New al-Qaeda leader Ayman al-Zawahiri has voiced his support for the Syrian uprising in a new video message released on jihadist Internet forums, US monitors said yesterday.
In the video titled Onwards, Lions of Syria, al-Zawahiri criticized the Syrian regime for crimes against its citizens and praised those rising up against the government, SITE Intelligence Group said.
Al-Zawahiri, shown in front of a green curtain in the eight-minute video released on Saturday, urged Syrians not to rely on Western or Arab governments, which he said would impose a new regime subservient to the West.
“Don’t depend on the West or America, or the Arab governments and Turkey,” he said, according to the SITE translation. “[They] had deals, mutual understanding and sharing with this regime for decades.”
“Depend on Allah alone and then on your sacrifices, resistance and steadfastness,” he added.
He called on Muslims to support the uprising and remove the current regime which he condemned as anti-Islam.
The al-Qaeda leader described the government of Syrian President Bashar al-Assad as a “pernicious, cancerous regime that suffocates the free people in Syria.”
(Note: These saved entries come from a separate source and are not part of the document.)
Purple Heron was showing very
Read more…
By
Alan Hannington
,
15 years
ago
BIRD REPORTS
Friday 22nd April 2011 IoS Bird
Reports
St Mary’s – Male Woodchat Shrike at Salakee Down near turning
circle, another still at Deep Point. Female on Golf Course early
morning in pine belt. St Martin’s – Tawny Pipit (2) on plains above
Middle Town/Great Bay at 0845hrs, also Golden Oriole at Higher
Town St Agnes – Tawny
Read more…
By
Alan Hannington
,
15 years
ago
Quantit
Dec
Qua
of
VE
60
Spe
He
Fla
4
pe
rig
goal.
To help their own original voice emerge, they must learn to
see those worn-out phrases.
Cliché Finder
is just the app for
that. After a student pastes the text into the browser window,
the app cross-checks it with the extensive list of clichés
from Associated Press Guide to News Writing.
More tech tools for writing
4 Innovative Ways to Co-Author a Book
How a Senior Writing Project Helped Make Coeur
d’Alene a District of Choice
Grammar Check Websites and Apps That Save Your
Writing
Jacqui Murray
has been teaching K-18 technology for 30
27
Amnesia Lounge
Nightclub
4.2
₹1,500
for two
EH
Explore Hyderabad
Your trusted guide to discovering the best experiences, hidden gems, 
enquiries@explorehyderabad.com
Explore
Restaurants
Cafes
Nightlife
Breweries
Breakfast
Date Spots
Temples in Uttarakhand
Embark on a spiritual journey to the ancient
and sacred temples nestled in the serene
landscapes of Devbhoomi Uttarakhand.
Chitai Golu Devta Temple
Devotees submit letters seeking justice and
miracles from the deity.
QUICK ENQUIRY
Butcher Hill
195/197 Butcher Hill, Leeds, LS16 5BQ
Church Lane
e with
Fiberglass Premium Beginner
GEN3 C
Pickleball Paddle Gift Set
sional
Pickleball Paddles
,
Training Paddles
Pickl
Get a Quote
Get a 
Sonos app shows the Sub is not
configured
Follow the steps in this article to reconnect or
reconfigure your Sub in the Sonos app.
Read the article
Since March last year, al-Assad’s regime has waged a bloody crackdown on an uprising in which more than 6,000 people have been killed.
Arab League foreign ministers met in Cairo yesterday to discuss their next move in the crisis.
Arab League officials said the 22-member group was considering reviving its suspended observer mission in Syria, expanding it to include monitors from non-Arab, Muslim nations and maybe involvement by the UN.
The officials said the proposal would be discussed by a “Syria Group” made up of seven member states led by Qatar.
The officials spoke on condition of anonymity because the proposals had not yet been adopted.
Meanwhile, gunmen have assassinated an army general in Damascus in the first killing of a high ranking military officer in the Syrian capital since the uprising against al-Assad’s regime began in March, the country’s state-run news agency said.
The attack could be a sign that armed members of the opposition, who have carried out attacks on the military elsewhere in the country, are trying to step up action in the tightly controlled capital, which has been relatively quiet compared to other cities.
SANA news agency reported that three gunmen opened fire at Brigadier General Issa al-Khouli on Saturday morning as he left his home in the Damascus neighborhood of Rukn-Eddine.
Al-Khouli was a doctor and the chief of a military hospital in the capital.
Captain Ammar al-Wawi of the Free Syrian Army, a rebel group that wants to bring down the regime by force, denied involvement in the assassination, which came a day after two suicide car bombers struck security compounds in Aleppo.
As the Arab League meeting got under way, the Syrian Observatory for Human Rights reported that army shelling yesterday killed at least four civilians in the protest city of Homs, including three in the rebel stronghold of Baba Amr.
The Observatory’s Rami Abdel Rahman said that another 30 tanks and armed personnel carriers were on the way to Homs, which armed forces have pounded for more than week.
Forty-five people were killed nationwide on Saturday, mostly civilians, the Britain-based Observatory said.
Homs activist Hadi Abdullah accused policemen and soldiers of pillaging the city’s Inshaat district.
“They are stealing computers, television sets ... and even blankets,” he said.
Security forces also advanced into Zabadani, the Observatory said, adding that three civilians were killed in the town located between Damascus and the Lebanese border.
In Lebanon, a 17-year-old girl was among three people killed while 23 were wounded in clashes on Saturday between Sunnis hostile to Syria’s regime and Alawites who support it, a security official said.
Ten of the wounded were Lebanese soldiers.
The rival factions in Tripoli, in northern Lebanon, fired guns and rocket-propelled grenades in the bloodiest clashes since June last year, when six people died in the wake of demonstrations against Syria’s government.
Also on Saturday, tensions escalated in Aleppo as al-Assad’s forces stepped up security a day after twin car bombs killed 28 people and wounded 235, activists said.
A US media report citing unnamed US officials said al-Qaeda’s Iraqi branch was likely to have carried out the Aleppo bombings, along with attacks on Damascus in December and last month.
The attacks appeared to verify al-Assad’s charges of al-Qaeda involvement in the uprising against his 11-year rule, the McClatchy Newspapers chain said.
Iraq’s deputy interior minister said jihadists were moving from Iraq to Syria, as are weapons being sent to al-Assad’s opponents.
“We have intelligence information that a number of Iraqi jihadists went to Syria,” Adnan al-Assadi said, adding that “weapons smuggling is still ongoing.”